Her voice materialized first, and then she was there, a miserable angel drifting out of the darkness. I wanted to go to her and hold her, but Andrew still stood in the way. She put her hands on his shoulders and turned him to face her.

“Thanks for sticking up for me,” she said, pressing her cheek to his. “You’ve been so brave, but I think you’ve done enough.”

He shook his head. “I haven’t done enough. I’ve been too quiet about…about this.” He gestured toward me, the evil user and abuser who couldn’t be named.

“Chere, we need to go home,” I said, staring at her very intently. “We have things to discuss.”

She didn’t look happy to see me, or happy at the idea of coming home with me. She looked tired. “It’s okay,” she told Andrew again. “He’s right. We have things to talk about. This is something I need to work out on my own.”

“But I don’t know…” He stopped, clutching her hand. “I don’t know if you can. Remember…?”

Remember Simon? That other abuser you got tangled up with for ten years?
It was all I could do not to pummel him. I was nothing like Simon. In fact, I was the opposite of Simon. Simon had never cared for Chere, and I…

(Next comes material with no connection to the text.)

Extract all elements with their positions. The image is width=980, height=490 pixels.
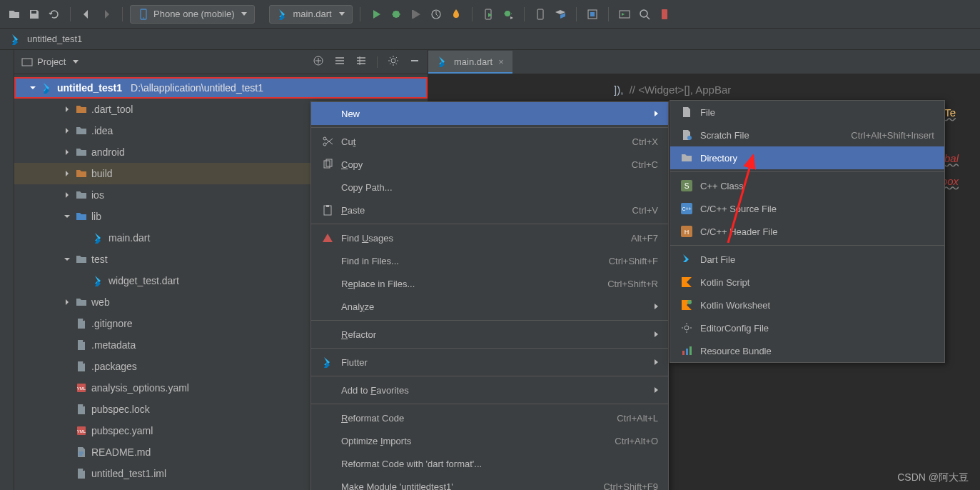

Well. Maybe Andrew had a point. Maybe I cared about her too much, to the point where I exerted unhealthy levels of monitoring and control. Well, I’d warned her. It always came back to that. I’d warned her what I would be like, and she’d agreed. I’d told her that if she ran away from me, I’d bring her back whether she wanted it or not. I knew she was remembering that now.

“It’s going to be okay,” I said, and I was talking to her, not Andrew. I wanted her to understand I wasn’t going to take her home and explode. I was going to take her home and fix what had gone wrong between us. If I could build bridges and skyscrapers, I could fix a faltering relationship.
There’s always a way…

She gave Andrew a long hug and stepped away from him, back into my control. We didn’t touch each other. There was too much tension. I followed her to the door as Andrew watched with a doom-and-gloom gaze. He was a nice kid, but he didn’t have a clue about Chere and me, and our dynamic. He needed to butt out and let us work through our own complicated shit.

“Are you going to punish me?” Chere asked when we were almost to the car. She sounded a bit snarky, but mostly terrified, which touched something in my heart. Despite her fear, her vulnerability, she’d agreed to put herself back in my hands.

“I’m not going to punish you,” I said, because I knew that would be the wrong tack. “Simon doesn’t deserve any more of your pain. I’m going to re-train you instead. Take a few days and go back over what it means to belong to someone. Do you think that would be helpful?”

She only hesitated a moment before she answered. “Yes, Sir. That would probably help.”